Concernant la deuxième condition portant sur l'exercice des pouvoirs, les faits révèlent que le directeur général n'avait pas reçu mandat pour engager la société dans un projet à l'international. Par conséquent, cette condition est non remplie.

Enfin, s'agissant de la troisième condition relative à l'objet du contrat, il apparaît que le développement à l'international dépasse l'objet social de Yolo tel que défini dans ses statuts. Cette condition est donc également non satisfaite.

Ainsi, certaines conditions faisant défaut, le contrat conclu entre Yolo et Frogerie Distribution pourrait être déclaré nul.

CONCLUSION : La société Yolo pourrait soutenir que le contrat est nul en raison du manque de pouvoir du signataire et du dépassement de l'objet social.

II. La possibilité de restitution des sommes versées

FAITS : Suite à la démission du directeur général et à la volonté de ne pas poursuivre la collaboration avec Frogerie Distribution, Yolo souhaite obtenir la restitution des sommes déjà versées au titre du contrat.

PROBLÈME DE DROIT : La société Yolo peut-elle obtenir la restitution des sommes versées en raison de la nullité du contrat ?

SOLUTION EN DROIT : Selon l'article 1235 du Code civil, en cas d'annulation d'un contrat pour vice du consentement ou pour toute autre cause légale, les parties doivent se restituer ce qu'elles ont reçu. Cela implique que si un contrat est déclaré nul, les prestations effectuées doivent être restituées.

La première condition pour obtenir restitution est que le contrat soit effectivement nul ou annulé. Si les conditions précédemment évoquées sont remplies et que le contrat est déclaré nul, cette première condition sera satisfaite.

La deuxième condition exige que les sommes versées aient été effectuées en vertu d'un contrat qui n'a pas produit d'effet juridique valide. Si tel est le cas, les montants versés doivent être restitués à Yolo.

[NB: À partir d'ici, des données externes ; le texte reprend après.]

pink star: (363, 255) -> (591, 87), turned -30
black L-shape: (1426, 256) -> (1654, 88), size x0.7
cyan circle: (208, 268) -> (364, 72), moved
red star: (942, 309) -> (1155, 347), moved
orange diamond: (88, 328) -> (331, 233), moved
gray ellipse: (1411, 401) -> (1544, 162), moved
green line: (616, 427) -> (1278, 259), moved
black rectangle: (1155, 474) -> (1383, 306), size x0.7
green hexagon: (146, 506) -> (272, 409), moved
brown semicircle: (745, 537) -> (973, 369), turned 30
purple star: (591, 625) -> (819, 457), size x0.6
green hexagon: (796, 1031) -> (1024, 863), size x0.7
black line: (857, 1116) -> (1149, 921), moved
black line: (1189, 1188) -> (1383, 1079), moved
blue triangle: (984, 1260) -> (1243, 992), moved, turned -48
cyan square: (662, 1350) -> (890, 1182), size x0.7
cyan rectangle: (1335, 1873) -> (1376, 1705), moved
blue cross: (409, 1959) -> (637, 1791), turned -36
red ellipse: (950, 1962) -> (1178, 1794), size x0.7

Enfin, il convient également d'examiner si Frogerie Distribution a déjà exécuté une partie substantielle des prestations convenues. Si tel est le cas, cela pourrait limiter ou influencer la restitution due à Yolo.

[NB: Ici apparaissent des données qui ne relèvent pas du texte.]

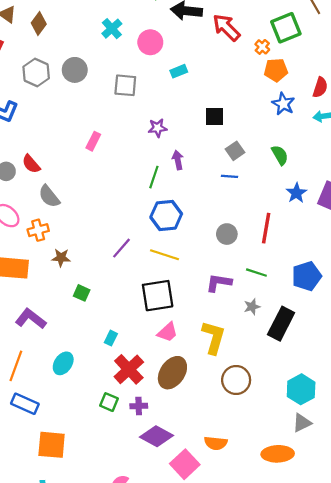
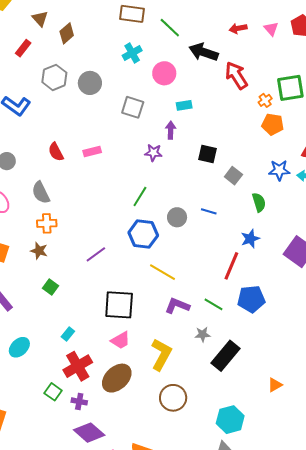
blue star: (283, 104) -> (279, 170), moved, turned 30
pink rectangle: (93, 141) -> (92, 152), turned 36
gray square: (235, 151) -> (233, 176), moved, turned -30
purple arrow: (178, 160) -> (171, 130), moved
red semicircle: (31, 164) -> (56, 152), moved
blue star: (296, 193) -> (250, 239), moved
orange cross: (38, 230) -> (47, 223), moved
gray circle: (227, 234) -> (177, 217), moved
yellow line: (164, 255) -> (162, 272), moved
blue pentagon: (307, 276) -> (251, 299), moved

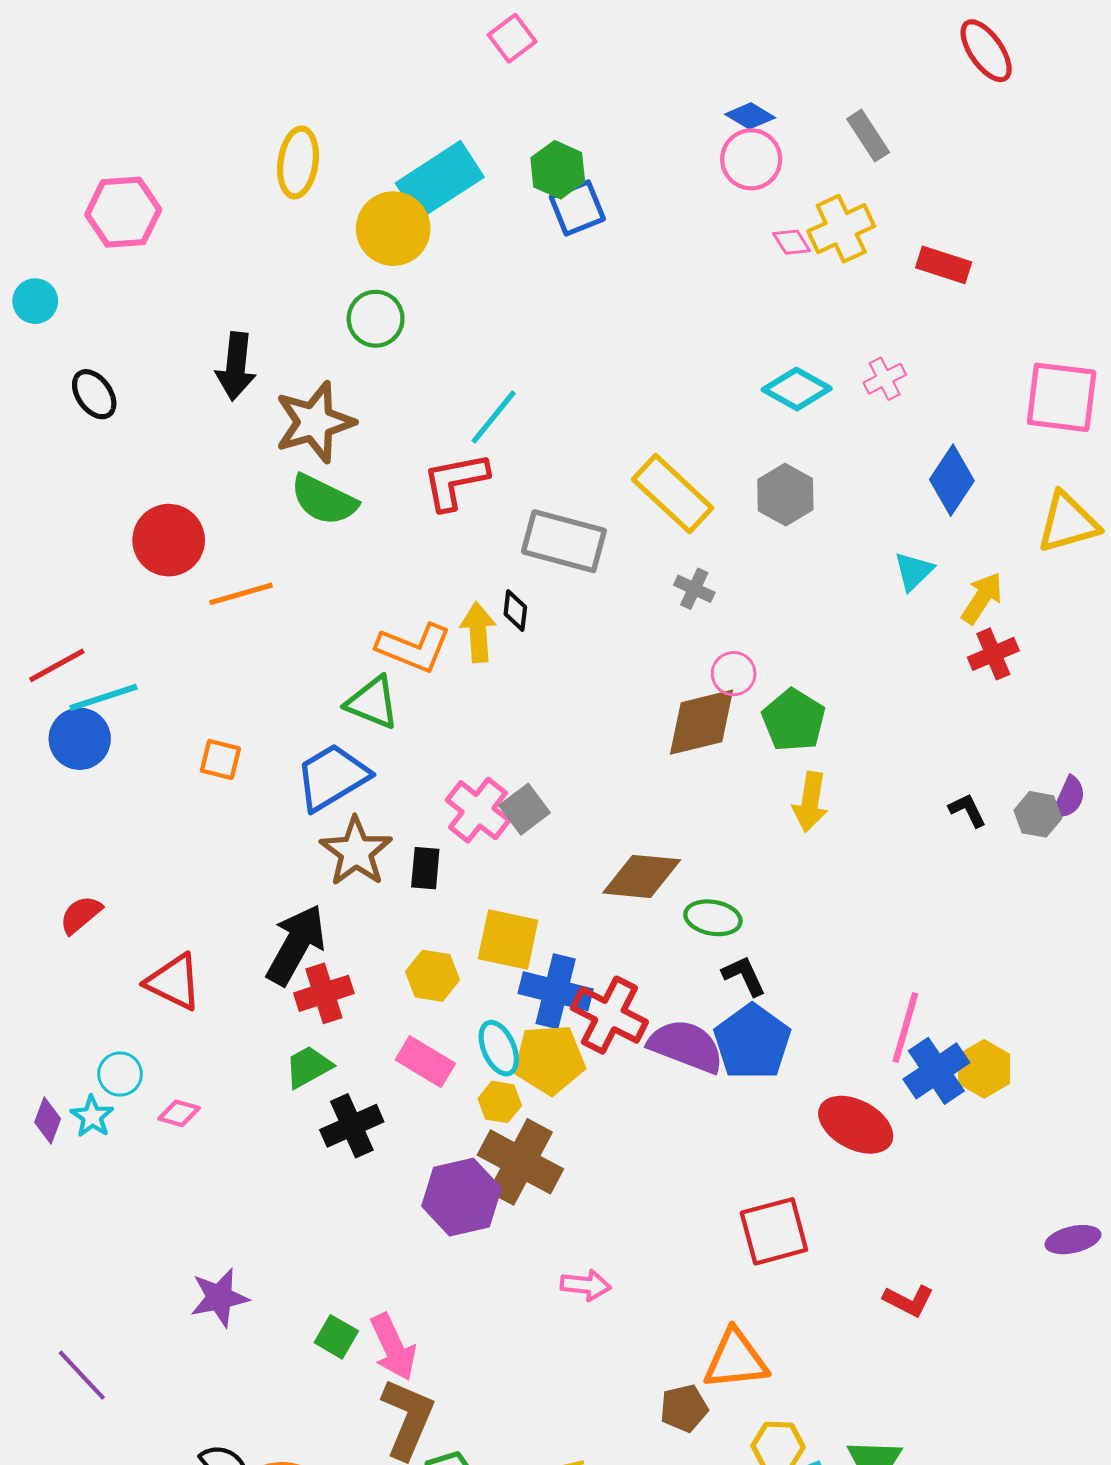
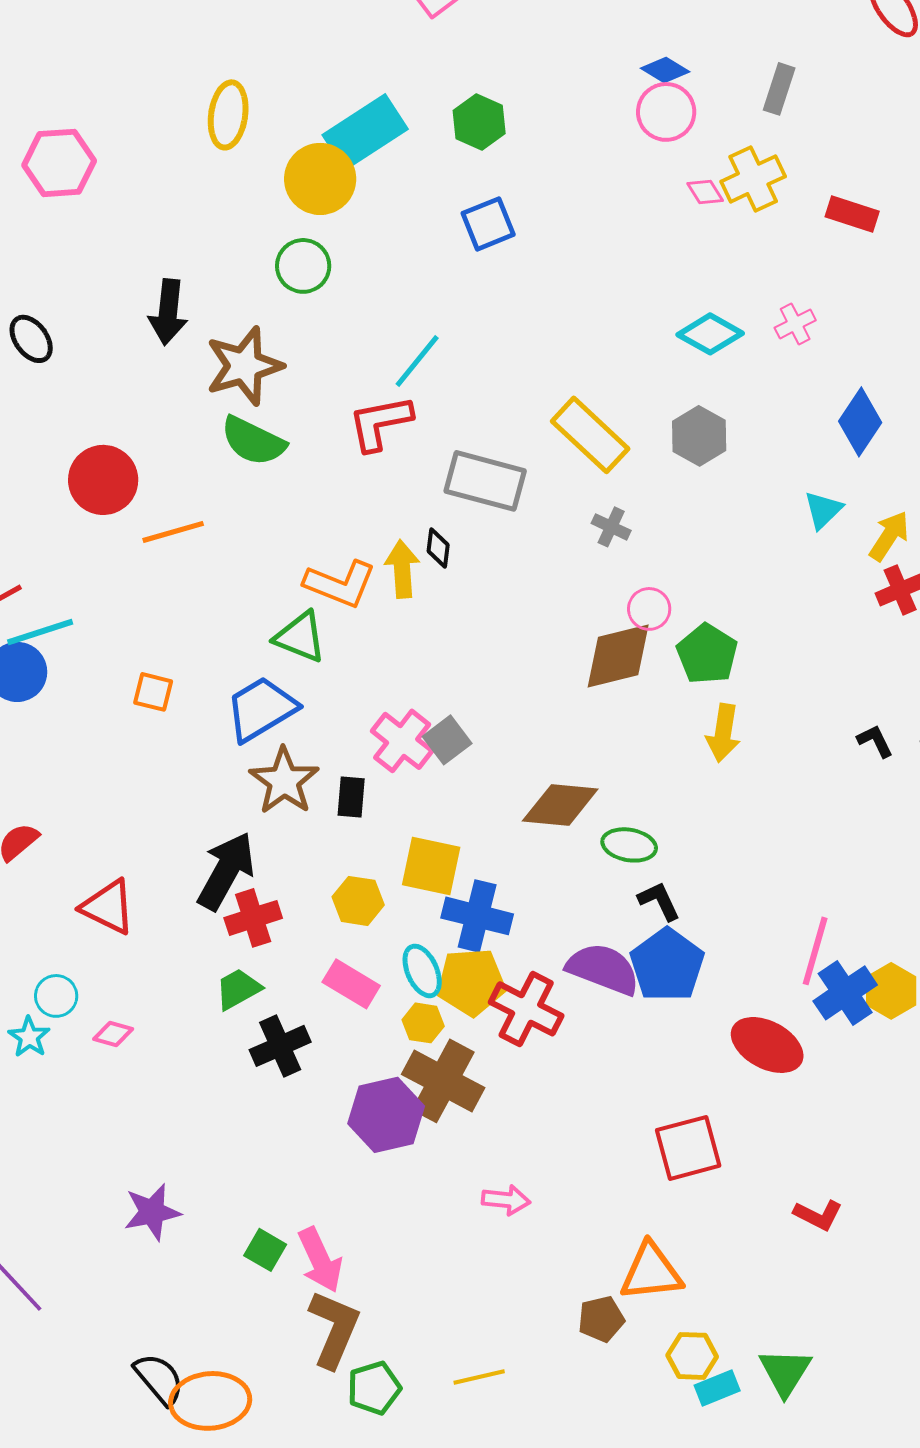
gray rectangle: (868, 136) -> (779, 89), turned 51
blue square: (577, 208) -> (488, 224), moved
red cross: (609, 1015) -> (526, 1009), moved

SOLUTION EN L'ESPÈCE : S'agissant de la première condition relative à la nullité du contrat, comme établi précédemment, ce dernier pourrait être déclaré nul en raison des vices affectant sa formation. Cette condition est donc satisfaite.

Concernant la deuxième condition sur les sommes versées, les faits indiquent que ces sommes ont été versées dans le cadre d'un contrat potentiellement nul. Par conséquent, cette condition est également remplie.

Enfin, s'agissant de l'exécution des prestations par Frogerie Distribution, il n'est pas précisé si des services ont été fournis avant la volonté de résiliation. Si aucune prestation substantielle n'a été réalisée, cela renforcerait le droit à restitution.

Ainsi, toutes les conditions étant réunies pour demander restitution des sommes versées en raison de la nullité du contrat, Yolo a des chances d'obtenir satisfaction.

CONCLUSION : La société Yolo peut envisager une action en restitution des sommes versées au titre d'un contrat qu'elle pourrait faire déclarer nul.